───── Supplied records

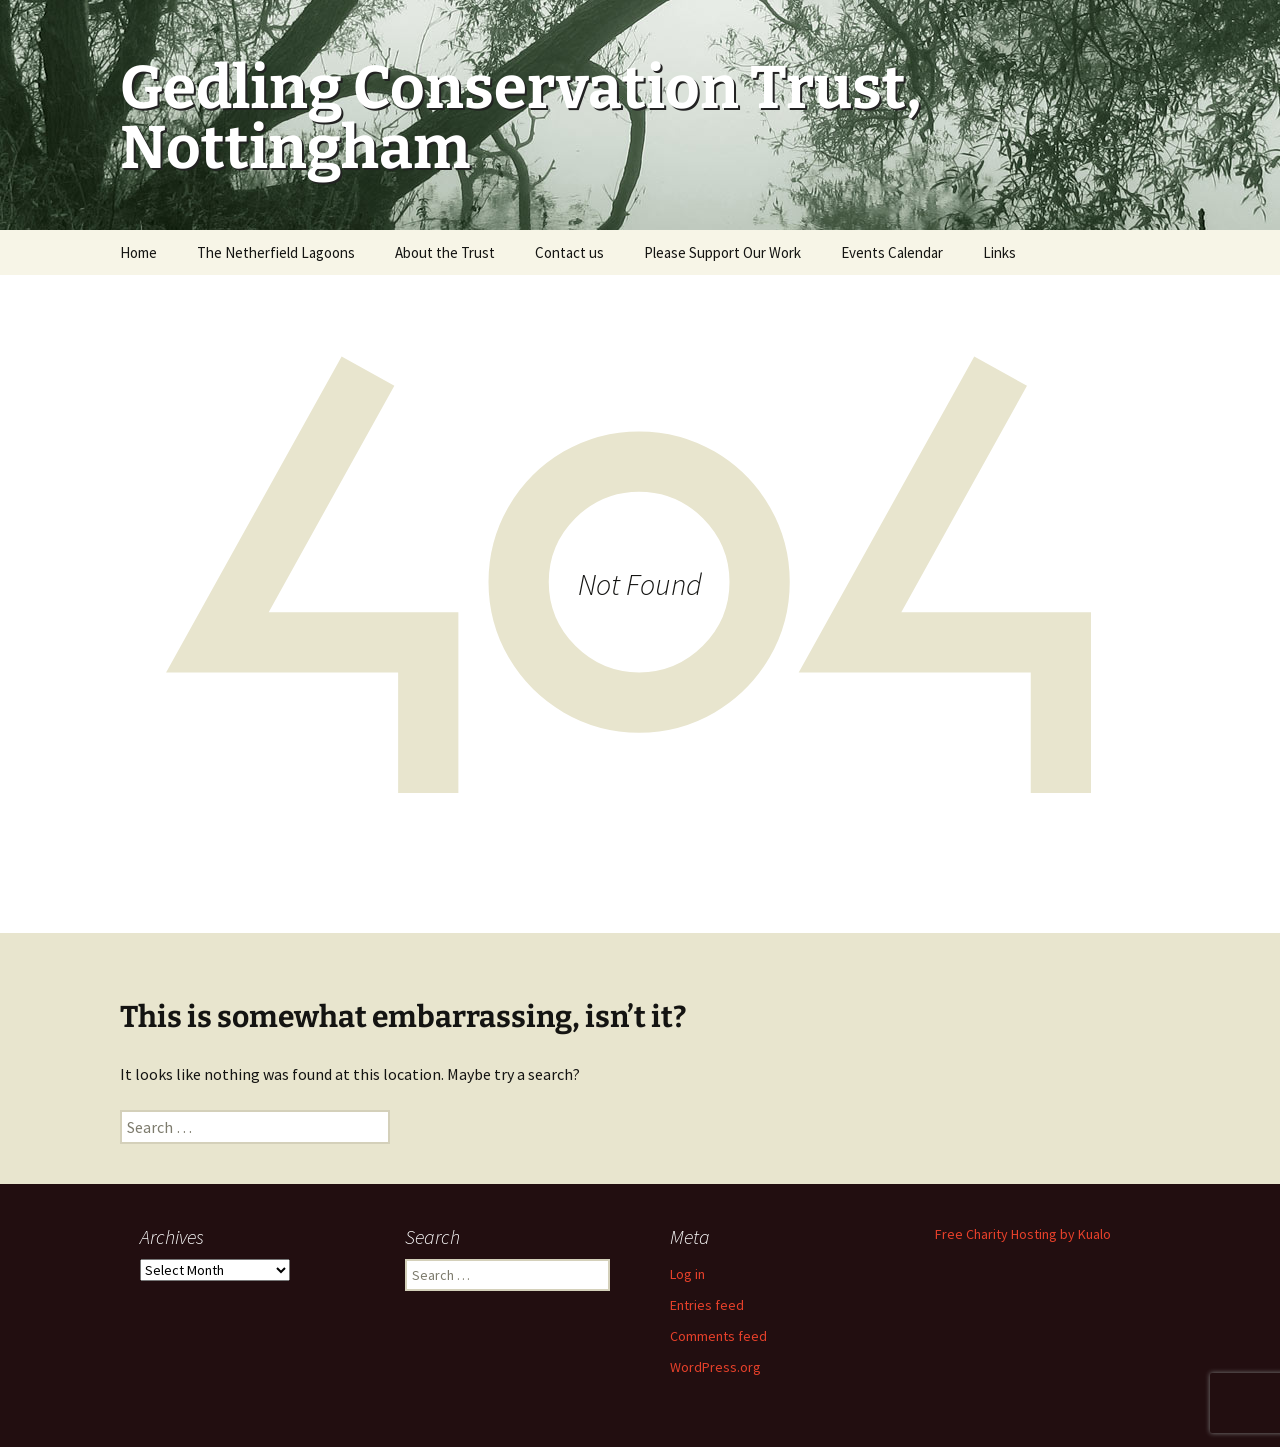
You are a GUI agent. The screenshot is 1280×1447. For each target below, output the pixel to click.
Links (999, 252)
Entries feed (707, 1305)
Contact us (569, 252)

──────────
───── Supplied records

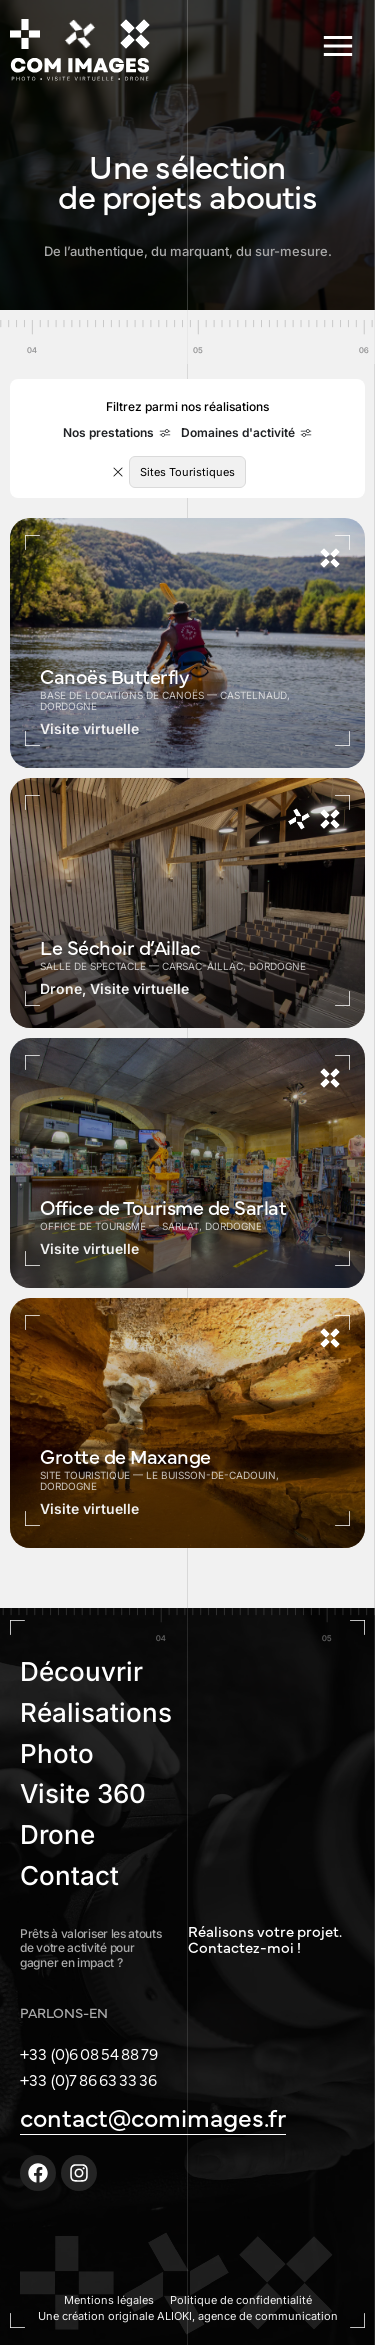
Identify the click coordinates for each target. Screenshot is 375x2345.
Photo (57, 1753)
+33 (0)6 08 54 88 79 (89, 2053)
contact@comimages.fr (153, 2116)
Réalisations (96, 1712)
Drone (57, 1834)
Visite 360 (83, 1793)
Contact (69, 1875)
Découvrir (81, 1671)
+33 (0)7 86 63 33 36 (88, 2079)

──────────

§ Work instruction:
Your reply is to repeat, unchanged, the lines above running from the one with "Réalisations (96, 1712)" up to and including the one with "36 (88, 2079)".

§ Task result:
Réalisations (96, 1712)
Drone (57, 1834)
Visite 360 (83, 1793)
Contact (69, 1875)
Découvrir (81, 1671)
+33 (0)7 86 63 33 36 (88, 2079)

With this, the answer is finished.